SC:R uses only cp949 to decode strings in TBL?

Chromowolf commented 3 years ago

(using euddraft 0.9.1.2) main.eps:

//Encode "生命" using utf-8: E7 94 9F E5 91 BD
//Decode "E7 94 9F E5 91 BD" using cp949: illegal character
//Decode "E7 94 9F E5 91 BD" using char8_t: ç”Ÿå‘½
function onPluginStart() {
    wwrite(0x660260 + 2 * $U("Terran Marine"), $T("生命")); //Modify "Terran Marine" name to "生命" using strX section
    settbl($B("Terran Ghost"), 0, "生命"); //settbl uses cp949 to encode "生命"
    dbstr_print(GetTBLAddr("Terran Vulture"), "生命\x00"); //dbstr_print uses utf-8 to encode "生命"
}

I got this:

My conclusion: SC:R uses only cp949 to decode strings in TBL, and won't use utf-8.

Is my conclusion right? Is there anything euddraft can do to let SC use utf-8 to decode strings TBL?

armoha commented 3 years ago

See https://github.com/Buizz/EUD-Editor-3/issues/36 tl;dr: stat_txt.tbl strings can be CP949, UTF-8 or windows-1252. CP949 has highest precedence.

armoha commented 3 years ago

https://github.com/armoha/eudplib/blob/master/eudplib/eudlib/stringf/tblprint.py#L32 f_settbl always converts "string literal" inputs to CP949.

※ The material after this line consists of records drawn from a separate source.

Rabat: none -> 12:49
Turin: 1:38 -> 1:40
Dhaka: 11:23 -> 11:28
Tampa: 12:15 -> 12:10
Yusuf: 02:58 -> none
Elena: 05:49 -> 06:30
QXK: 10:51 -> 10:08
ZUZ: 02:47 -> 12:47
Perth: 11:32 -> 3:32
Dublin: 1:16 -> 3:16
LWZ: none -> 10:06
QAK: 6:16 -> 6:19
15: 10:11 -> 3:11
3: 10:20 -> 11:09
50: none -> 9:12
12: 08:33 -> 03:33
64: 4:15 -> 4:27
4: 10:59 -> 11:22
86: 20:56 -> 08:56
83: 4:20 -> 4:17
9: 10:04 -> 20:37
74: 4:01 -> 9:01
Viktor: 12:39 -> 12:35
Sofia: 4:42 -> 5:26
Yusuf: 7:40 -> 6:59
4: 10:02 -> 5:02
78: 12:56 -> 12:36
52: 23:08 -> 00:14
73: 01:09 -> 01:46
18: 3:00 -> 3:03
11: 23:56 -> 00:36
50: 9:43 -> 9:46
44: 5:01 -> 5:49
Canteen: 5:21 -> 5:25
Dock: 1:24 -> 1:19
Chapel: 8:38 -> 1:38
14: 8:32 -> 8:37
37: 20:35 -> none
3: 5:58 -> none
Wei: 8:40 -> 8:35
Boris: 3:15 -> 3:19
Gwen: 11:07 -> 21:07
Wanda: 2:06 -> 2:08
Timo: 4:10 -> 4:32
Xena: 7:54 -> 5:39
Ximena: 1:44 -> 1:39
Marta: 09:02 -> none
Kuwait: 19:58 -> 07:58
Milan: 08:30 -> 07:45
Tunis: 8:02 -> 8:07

settbl("Terran Ghost", 0, ("生命\u2009").encode("UTF-8"));

Passing bytes rather than string would work. 'Thin space' character (U+2009, e2 80 89 in UTF-8) in ending ensures tbl to not decodable with CP949, forcing it to always intepret as unicode.

Without Thin space character, 生命 in utf-8 (e7 94 9f e5 91 bd) is decoded with windows-1252, displayed as ç”Ÿå‘½.

Chromowolf commented 3 years ago

function onPluginStart() {
    settbl("Terran Ghost", 0, ("生命\u2009").encode("UTF-8")); //Error
    //dbstr_print(GetTBLAddr("Terran Vulture"), "生命\u2009\x00"); //OK
}

[epScript] Compiling "main.eps"... [Error -2] Module "main" Line 2 : General syntax error [Error 6298] Module "main" Line 4 : Block not terminated properly.

but dbstr_print(GetTBLAddr("Terran Vulture"), "生命\u2009\x00"); is OK BTW, euddraft doesn't seem to have f_encode ?

armoha commented 3 years ago

py_str("生命\u2009").encode("UTF-8") would work then ;(

Chromowolf commented 3 years ago

It works. Thanks a lot!!!! So, it turns out that: Starcraft uses "utf-8" as the highest priority when decoding strings in string section, but uses "cp949" as the highest priority when decoding strings in stat_txt.tbl? This inconsistency is so weird :(

armoha commented 3 years ago

Starcraft uses "utf-8" as the highest priority when decoding strings in string section, but uses "cp949" as the highest priority when decoding strings in stat_txt.tbl?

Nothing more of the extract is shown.